The Lock the Gate Alliance national coordinator, Phil Laird said the draft Environmental Authority (EA) released today left blank the biggest questions facing the mine – the need for strict conditions to protect precious groundwater – to be filled in later by the proponent, controversial Indian mining company, Adani.
Mr Laird said the State Government needed to do its homework on monitoring points, baseline contaminant levels or groundwater level triggers before the EA was given, not after.
“Nearly four years after this mine was first proposed, neither Adani nor the Government has done the work to establish baseline data on groundwater, but Queensland is handing out an approval anyway, with the work to be done sometime in the future and crucial blanks in the approval to be filled in by the proponent,” he said.
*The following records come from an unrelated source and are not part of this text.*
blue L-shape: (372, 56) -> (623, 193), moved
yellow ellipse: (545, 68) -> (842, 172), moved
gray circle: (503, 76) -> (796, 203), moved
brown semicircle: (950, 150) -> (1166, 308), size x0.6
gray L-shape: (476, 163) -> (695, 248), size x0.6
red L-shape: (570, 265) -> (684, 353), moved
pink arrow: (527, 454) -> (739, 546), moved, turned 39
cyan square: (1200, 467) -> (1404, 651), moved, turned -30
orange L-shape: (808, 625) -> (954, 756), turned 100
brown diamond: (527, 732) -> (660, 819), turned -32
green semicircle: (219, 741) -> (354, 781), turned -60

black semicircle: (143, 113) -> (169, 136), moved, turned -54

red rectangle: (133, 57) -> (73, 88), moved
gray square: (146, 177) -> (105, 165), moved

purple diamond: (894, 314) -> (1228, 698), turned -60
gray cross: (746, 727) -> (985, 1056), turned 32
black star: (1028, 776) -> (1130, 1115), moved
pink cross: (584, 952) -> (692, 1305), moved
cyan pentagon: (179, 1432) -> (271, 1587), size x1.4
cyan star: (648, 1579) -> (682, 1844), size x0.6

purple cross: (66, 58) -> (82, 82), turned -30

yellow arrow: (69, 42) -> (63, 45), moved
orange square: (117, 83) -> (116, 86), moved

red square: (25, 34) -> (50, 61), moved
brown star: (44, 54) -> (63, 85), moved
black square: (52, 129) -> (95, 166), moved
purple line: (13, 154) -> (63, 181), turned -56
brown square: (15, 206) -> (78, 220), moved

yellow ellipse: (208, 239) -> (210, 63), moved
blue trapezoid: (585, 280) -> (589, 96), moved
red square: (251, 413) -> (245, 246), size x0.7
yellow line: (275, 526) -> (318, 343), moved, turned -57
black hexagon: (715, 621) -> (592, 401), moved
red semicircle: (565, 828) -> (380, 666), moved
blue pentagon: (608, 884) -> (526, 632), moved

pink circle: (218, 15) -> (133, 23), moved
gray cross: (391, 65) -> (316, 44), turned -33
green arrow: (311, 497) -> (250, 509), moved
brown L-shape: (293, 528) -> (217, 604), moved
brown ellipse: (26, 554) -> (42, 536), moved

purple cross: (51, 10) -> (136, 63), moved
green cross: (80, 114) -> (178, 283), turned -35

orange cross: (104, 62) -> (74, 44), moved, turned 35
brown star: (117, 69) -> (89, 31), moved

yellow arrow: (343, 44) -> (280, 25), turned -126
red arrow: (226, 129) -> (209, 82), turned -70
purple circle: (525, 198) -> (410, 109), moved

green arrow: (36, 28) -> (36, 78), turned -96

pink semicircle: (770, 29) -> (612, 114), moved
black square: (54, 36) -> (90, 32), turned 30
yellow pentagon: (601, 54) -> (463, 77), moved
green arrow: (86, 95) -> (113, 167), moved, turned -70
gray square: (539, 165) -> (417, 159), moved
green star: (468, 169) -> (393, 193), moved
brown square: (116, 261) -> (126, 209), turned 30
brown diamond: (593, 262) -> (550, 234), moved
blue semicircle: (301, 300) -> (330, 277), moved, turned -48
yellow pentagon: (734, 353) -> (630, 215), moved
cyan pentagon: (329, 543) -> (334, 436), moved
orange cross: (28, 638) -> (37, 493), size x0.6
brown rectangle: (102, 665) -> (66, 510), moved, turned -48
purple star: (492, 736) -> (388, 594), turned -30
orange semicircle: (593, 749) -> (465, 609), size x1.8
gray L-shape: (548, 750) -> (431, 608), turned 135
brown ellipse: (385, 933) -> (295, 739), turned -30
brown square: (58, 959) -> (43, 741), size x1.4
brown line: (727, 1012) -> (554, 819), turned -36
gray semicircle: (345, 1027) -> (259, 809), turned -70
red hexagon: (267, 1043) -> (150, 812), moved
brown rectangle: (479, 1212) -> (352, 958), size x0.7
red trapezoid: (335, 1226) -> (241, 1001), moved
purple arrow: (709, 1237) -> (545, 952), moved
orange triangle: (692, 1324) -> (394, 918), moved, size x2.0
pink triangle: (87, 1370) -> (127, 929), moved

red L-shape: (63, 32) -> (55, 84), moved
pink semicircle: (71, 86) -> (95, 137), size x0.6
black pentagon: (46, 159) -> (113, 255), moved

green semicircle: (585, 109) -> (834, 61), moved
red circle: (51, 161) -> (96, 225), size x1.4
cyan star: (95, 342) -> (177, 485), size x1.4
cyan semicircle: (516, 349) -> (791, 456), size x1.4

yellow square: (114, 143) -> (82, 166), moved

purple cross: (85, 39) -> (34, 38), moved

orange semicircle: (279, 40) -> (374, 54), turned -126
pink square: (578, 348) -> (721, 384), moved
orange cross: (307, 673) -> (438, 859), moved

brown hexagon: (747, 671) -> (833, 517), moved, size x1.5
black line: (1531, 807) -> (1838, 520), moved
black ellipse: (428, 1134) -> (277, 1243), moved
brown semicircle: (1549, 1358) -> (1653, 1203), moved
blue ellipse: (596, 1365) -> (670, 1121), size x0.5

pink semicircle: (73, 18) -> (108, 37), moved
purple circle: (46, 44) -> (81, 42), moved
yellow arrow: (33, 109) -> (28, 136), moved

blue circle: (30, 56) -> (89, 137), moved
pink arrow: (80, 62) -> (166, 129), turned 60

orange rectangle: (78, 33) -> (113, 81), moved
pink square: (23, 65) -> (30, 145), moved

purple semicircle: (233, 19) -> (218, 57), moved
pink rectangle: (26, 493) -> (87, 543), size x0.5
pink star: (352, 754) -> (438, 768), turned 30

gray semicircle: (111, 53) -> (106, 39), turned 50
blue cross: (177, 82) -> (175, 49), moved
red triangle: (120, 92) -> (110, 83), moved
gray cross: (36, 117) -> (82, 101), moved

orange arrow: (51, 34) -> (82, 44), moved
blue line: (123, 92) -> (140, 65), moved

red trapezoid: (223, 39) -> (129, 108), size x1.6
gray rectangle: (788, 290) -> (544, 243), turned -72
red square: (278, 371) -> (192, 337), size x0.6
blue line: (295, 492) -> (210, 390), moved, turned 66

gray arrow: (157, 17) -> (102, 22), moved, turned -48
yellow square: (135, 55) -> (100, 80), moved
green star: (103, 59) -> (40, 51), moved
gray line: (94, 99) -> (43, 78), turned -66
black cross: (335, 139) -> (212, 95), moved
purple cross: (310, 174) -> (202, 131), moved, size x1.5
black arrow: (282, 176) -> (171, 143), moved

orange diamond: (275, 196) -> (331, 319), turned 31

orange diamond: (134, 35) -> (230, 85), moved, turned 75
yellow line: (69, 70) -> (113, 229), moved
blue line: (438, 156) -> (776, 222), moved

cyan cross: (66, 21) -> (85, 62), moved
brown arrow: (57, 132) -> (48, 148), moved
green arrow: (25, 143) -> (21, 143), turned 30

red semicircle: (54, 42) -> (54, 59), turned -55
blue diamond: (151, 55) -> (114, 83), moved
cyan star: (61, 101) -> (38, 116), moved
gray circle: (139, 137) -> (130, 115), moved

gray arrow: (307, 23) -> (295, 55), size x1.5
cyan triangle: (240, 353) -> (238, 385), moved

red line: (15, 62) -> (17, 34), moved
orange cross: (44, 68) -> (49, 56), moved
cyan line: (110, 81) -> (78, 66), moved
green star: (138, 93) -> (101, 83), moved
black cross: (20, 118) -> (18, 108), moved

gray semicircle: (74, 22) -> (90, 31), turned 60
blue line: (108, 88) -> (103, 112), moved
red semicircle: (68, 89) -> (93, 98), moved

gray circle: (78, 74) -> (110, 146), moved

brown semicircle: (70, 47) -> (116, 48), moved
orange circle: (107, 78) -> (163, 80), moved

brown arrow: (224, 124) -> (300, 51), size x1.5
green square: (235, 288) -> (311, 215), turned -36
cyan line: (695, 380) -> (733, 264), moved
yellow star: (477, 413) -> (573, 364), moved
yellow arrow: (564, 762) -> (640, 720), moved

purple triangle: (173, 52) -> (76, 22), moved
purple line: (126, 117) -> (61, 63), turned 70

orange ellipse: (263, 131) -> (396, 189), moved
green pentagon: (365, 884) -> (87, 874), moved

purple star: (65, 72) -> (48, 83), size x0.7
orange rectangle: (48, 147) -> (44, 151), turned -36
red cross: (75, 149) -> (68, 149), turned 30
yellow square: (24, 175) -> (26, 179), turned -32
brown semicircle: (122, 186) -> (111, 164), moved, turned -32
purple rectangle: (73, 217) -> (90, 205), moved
“Once the region’s groundwater is depleted it will be too late to then try to fix the problem. The government must stop the problems occurring in the first place and stand up to mining companies that fail to complete basic research into the impacts of their outlandish proposals.”
Adani has admitted that the mine will cause drawdown of groundwater that feeds the Doongmabulla springs, which host numerous threatened and endemic species, and are themselves a listed threatened ecological community. Groundwater draw down by the mine will also reduce flows into the Carmichael River, a tributary of the Belyando, potentially affecting water users downstream.
“Landholders, communities and the environment cannot survive without healthy groundwater. Handing out this approval without knowledge or control over groundwater impacts is unacceptable,” he said.